Lieve calo per i Cinquestelle che inseguono al terzo posto con il 21,5 per cento e una flessione dello 0,4.
Ma a chi sottrae voti il partito di Renzi, visto che i dem sono in crescita? “In realtà soprattutto al Pd (quasi il 2 per cento) – spiega Alex Buriani, direttore di ricerca di Ixè – ma il partito di Zingaretti recupera a sinistra e dall’astensione. Ci sono molti movimenti in questi giorni”.
Significativi gli smottamenti nell’area di centrodestra con Forza Italia che scende di quasi un punto, dal 7,4 al 6,5 per cento. Il partito di Berlusconi è ormai stabilmente superato da quello di Giorgia Meloni, reduce dalla kermesse di Atreju nel fine settimana. Fdi sale all’8,6 dall’8,3 per cento.

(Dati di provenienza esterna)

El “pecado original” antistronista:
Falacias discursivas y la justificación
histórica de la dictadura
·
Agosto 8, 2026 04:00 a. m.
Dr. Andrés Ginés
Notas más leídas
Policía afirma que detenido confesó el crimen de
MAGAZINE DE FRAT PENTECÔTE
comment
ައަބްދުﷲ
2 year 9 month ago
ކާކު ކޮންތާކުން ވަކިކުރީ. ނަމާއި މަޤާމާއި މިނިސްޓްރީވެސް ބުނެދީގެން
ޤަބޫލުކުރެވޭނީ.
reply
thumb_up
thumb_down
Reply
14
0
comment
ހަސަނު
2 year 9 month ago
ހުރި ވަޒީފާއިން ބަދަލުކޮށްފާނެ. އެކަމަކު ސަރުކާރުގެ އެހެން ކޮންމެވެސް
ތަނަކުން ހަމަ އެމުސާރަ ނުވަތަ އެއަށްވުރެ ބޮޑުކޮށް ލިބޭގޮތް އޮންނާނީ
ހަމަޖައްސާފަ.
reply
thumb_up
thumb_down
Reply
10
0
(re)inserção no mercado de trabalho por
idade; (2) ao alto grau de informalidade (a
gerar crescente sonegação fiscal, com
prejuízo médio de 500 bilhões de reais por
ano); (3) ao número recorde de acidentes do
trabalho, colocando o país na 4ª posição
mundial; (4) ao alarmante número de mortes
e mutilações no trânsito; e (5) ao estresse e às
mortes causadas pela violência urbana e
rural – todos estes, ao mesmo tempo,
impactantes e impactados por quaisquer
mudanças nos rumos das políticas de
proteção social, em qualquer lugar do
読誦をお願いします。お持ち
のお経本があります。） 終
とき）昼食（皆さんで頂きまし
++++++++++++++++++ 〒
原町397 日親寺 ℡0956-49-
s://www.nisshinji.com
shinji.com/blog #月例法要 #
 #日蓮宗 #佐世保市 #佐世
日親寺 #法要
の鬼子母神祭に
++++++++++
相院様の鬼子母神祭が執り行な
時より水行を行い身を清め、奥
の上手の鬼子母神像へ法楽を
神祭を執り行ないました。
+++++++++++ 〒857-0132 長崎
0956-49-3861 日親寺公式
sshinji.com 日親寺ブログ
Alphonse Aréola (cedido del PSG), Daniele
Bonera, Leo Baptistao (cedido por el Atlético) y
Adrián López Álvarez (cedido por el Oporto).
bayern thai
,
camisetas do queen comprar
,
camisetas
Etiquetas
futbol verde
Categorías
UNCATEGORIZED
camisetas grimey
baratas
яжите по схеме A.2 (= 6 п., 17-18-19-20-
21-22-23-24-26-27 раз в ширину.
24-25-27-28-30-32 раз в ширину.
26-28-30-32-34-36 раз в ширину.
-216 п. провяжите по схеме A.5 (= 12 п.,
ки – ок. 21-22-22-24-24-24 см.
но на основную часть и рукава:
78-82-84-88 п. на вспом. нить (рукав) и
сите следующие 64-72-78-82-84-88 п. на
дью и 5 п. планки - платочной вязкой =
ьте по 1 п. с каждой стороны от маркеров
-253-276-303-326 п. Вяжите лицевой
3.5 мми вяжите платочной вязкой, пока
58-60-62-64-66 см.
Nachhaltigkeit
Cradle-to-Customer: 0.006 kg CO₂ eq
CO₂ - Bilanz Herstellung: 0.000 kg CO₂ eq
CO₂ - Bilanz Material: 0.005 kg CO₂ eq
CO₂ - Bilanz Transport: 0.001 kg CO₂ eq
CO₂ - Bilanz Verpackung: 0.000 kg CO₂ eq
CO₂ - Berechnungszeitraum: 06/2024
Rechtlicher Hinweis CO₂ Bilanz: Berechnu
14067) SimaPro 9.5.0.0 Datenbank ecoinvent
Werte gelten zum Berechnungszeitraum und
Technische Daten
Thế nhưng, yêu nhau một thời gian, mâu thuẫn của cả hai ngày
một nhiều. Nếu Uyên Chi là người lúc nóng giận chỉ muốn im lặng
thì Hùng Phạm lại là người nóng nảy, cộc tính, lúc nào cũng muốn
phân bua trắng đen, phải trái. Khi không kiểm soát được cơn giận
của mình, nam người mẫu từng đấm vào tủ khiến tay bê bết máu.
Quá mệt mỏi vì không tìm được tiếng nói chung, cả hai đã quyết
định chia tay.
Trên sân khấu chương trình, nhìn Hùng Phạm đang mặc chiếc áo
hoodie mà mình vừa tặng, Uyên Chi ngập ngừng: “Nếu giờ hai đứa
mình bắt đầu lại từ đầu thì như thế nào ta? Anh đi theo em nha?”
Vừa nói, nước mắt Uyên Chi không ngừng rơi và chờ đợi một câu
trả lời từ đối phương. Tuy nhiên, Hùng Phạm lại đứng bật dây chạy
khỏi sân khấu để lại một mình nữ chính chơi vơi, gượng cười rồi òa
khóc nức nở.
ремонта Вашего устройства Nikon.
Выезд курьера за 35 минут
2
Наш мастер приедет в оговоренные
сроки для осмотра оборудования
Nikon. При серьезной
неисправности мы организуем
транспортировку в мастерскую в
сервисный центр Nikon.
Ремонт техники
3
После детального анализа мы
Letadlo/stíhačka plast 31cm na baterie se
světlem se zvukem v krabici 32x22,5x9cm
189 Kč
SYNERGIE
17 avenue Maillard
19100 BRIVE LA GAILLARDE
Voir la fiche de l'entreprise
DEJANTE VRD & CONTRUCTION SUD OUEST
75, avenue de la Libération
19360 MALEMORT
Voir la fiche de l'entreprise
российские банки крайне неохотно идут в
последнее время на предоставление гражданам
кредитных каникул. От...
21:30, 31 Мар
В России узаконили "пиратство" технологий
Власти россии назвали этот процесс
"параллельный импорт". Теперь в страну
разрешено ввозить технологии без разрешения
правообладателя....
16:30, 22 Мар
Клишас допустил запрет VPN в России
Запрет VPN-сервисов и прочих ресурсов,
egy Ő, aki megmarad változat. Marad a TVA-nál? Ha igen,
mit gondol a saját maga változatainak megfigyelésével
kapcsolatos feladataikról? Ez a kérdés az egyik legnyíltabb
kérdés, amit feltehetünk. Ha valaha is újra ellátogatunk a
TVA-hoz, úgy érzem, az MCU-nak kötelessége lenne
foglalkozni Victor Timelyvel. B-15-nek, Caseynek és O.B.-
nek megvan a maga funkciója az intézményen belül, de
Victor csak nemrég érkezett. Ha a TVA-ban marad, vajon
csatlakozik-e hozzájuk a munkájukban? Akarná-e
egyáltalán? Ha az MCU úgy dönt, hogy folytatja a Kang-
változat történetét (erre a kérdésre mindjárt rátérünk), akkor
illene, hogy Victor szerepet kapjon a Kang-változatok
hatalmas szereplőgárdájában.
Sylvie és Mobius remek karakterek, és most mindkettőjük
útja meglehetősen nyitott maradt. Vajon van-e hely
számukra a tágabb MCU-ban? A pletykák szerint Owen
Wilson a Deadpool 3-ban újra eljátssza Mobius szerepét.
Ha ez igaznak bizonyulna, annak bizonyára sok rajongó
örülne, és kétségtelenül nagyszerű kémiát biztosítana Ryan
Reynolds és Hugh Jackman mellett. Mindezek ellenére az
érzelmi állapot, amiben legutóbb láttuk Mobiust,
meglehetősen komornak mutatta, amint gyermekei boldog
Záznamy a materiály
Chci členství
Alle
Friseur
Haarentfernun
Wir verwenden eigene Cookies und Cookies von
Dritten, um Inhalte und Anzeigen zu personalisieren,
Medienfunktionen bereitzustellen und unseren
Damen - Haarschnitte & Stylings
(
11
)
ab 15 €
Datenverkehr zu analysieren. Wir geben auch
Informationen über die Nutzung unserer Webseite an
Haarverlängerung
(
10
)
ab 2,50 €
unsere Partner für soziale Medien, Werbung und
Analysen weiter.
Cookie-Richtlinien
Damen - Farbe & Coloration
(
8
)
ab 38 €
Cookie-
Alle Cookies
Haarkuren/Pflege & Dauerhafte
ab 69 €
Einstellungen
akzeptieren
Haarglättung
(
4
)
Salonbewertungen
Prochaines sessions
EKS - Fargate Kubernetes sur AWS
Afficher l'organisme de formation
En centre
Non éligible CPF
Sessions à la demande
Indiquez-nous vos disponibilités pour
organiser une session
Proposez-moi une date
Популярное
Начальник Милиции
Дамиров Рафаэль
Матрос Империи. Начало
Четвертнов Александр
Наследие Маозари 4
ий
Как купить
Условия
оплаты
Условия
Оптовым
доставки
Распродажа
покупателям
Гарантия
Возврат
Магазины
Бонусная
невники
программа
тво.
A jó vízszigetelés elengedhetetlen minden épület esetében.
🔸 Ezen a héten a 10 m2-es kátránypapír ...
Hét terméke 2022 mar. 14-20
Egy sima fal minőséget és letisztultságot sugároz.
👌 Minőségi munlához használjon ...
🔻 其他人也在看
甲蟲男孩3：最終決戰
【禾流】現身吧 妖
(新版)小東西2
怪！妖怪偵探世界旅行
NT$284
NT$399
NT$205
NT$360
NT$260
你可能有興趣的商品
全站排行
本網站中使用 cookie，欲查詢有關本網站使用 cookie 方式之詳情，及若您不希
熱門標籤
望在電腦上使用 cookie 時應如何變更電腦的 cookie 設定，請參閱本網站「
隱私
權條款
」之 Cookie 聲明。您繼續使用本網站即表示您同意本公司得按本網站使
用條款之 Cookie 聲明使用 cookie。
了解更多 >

Tra le formazioni minori, marcia indietro per +Europa dal 4 al 2,7 per cento. In calo la Sinistra al 2,7 mentre Europa Verde sale al 2 (+0,4 per cento).
Per quanto riguarda i leader politici, risale di due punti la popolarità del premier Giuseppe Conte: dal 47 al 49. Stabilmente al primo posto. Al secondo posto Matteo Salvini (al 34), ora tallonato da Giorgia Meloni al 32.
(da agenzie)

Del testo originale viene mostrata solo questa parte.